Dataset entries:
- - - - - - -
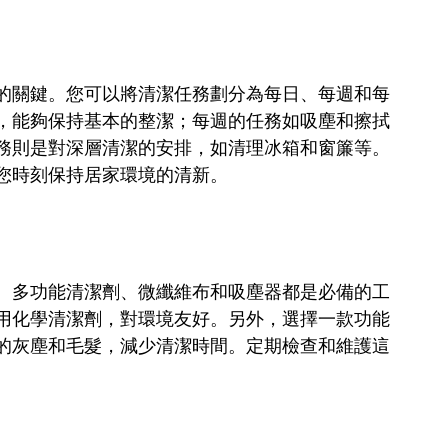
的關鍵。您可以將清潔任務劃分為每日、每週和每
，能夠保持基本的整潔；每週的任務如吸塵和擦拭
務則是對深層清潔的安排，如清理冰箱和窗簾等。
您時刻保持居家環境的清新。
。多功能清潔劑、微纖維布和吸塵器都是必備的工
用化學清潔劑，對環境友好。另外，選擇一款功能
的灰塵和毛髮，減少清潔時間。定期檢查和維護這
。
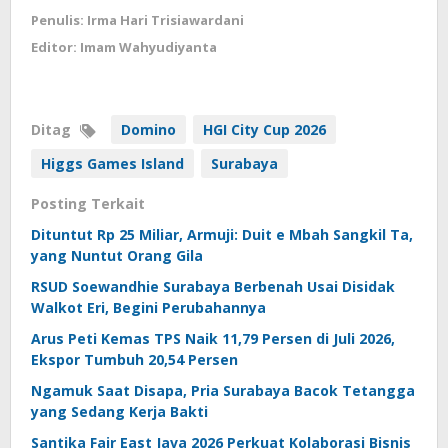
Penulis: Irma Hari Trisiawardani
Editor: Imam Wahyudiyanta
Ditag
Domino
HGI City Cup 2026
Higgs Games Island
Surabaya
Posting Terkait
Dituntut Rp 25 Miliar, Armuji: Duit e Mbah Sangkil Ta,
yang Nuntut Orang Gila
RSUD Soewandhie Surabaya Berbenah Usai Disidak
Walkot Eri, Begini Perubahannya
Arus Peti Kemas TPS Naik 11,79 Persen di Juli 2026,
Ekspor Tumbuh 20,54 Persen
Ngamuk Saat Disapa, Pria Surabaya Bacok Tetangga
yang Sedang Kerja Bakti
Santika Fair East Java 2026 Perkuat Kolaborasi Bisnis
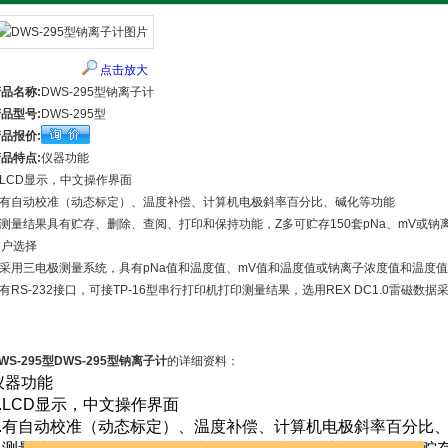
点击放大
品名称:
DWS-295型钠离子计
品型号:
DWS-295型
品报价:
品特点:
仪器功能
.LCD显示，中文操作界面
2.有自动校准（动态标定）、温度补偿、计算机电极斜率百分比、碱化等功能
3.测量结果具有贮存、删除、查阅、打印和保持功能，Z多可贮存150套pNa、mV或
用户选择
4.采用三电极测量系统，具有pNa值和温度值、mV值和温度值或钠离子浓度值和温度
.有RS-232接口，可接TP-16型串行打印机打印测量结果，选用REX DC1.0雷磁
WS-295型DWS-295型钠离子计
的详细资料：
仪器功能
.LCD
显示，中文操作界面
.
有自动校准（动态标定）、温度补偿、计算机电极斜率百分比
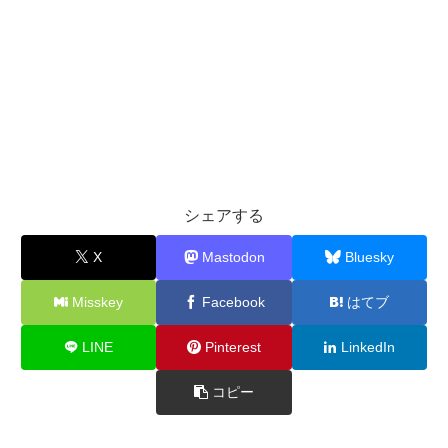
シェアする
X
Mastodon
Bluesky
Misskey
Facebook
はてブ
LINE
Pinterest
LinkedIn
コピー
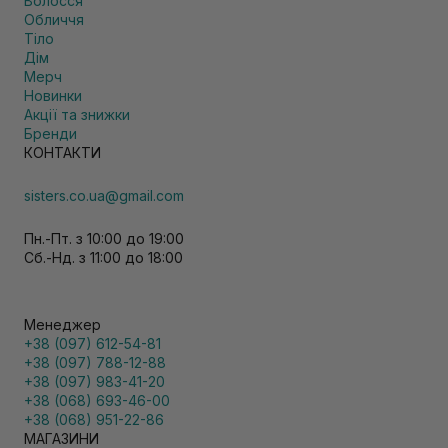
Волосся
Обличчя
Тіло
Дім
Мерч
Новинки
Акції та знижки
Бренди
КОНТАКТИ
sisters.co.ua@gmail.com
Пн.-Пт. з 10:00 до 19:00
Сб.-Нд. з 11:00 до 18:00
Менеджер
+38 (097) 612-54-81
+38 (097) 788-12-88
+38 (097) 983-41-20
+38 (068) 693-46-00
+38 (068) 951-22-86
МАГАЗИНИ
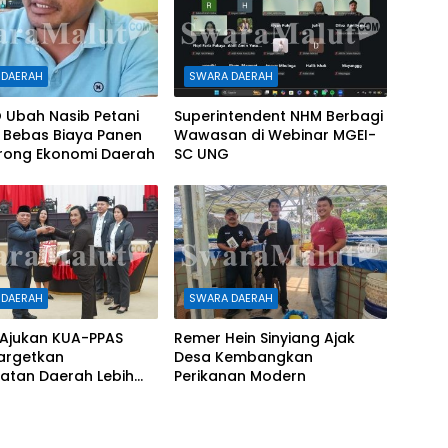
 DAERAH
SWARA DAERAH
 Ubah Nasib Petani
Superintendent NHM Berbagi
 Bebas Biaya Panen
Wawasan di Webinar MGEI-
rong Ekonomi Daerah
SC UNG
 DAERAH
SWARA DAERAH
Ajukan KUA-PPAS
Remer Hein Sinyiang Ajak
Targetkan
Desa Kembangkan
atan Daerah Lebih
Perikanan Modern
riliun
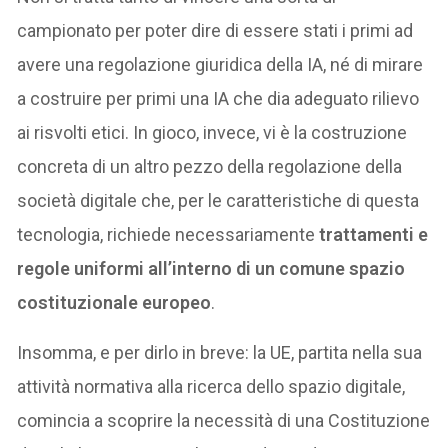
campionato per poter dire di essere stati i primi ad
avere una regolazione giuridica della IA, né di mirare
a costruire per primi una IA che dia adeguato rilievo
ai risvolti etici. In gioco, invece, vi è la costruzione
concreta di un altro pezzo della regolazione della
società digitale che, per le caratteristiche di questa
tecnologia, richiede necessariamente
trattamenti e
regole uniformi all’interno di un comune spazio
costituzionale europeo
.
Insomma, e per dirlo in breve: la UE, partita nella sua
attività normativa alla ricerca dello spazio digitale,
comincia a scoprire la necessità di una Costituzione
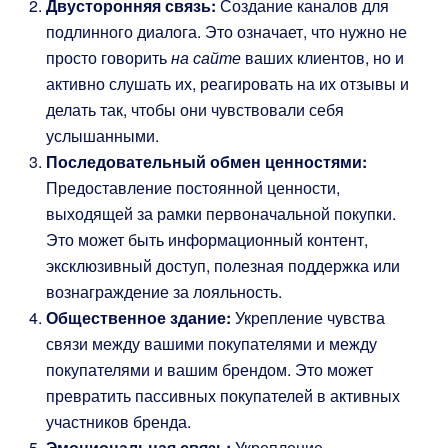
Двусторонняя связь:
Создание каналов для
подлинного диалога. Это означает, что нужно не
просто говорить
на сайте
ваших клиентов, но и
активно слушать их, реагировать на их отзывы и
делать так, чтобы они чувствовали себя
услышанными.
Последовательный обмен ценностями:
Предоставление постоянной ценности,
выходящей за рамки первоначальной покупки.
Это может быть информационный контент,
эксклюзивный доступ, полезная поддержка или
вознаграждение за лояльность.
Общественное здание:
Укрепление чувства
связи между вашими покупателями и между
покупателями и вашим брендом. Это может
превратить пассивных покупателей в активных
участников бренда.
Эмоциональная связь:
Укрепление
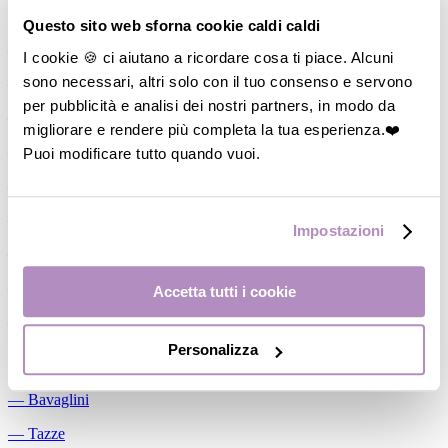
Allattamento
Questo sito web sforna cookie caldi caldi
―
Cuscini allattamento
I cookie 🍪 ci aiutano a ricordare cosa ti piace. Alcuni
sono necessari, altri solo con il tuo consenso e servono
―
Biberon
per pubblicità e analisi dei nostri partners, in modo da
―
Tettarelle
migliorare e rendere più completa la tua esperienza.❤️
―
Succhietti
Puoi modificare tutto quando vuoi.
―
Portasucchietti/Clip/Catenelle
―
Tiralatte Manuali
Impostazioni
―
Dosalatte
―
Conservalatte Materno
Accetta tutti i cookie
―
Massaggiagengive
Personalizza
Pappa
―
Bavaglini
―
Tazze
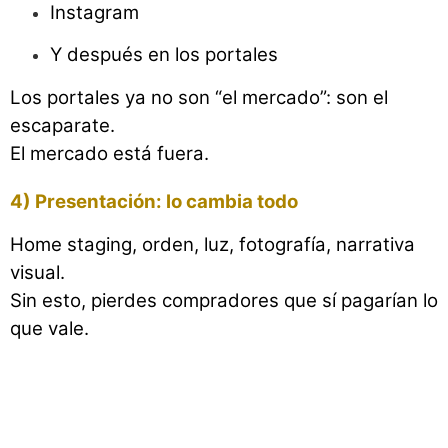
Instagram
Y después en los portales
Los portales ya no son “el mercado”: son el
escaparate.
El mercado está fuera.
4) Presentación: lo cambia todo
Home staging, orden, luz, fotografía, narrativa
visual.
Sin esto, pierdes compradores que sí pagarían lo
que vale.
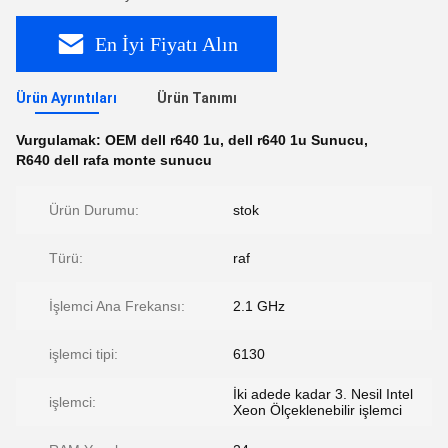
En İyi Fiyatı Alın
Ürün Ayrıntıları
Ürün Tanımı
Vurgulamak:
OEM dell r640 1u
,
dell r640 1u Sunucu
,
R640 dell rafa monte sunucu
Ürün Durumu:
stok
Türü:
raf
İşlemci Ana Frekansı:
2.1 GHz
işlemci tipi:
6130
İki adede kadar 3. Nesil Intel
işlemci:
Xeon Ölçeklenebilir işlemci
- - - - - - -
In the data above, retype exactly and only the lines between the one holding "Editor: Imam Wahyudiyanta" and the one holding "Walkot Eri, Begini Perubahannya", inclusive.

Editor: Imam Wahyudiyanta
Ditag
Domino
HGI City Cup 2026
Higgs Games Island
Surabaya
Posting Terkait
Dituntut Rp 25 Miliar, Armuji: Duit e Mbah Sangkil Ta,
yang Nuntut Orang Gila
RSUD Soewandhie Surabaya Berbenah Usai Disidak
Walkot Eri, Begini Perubahannya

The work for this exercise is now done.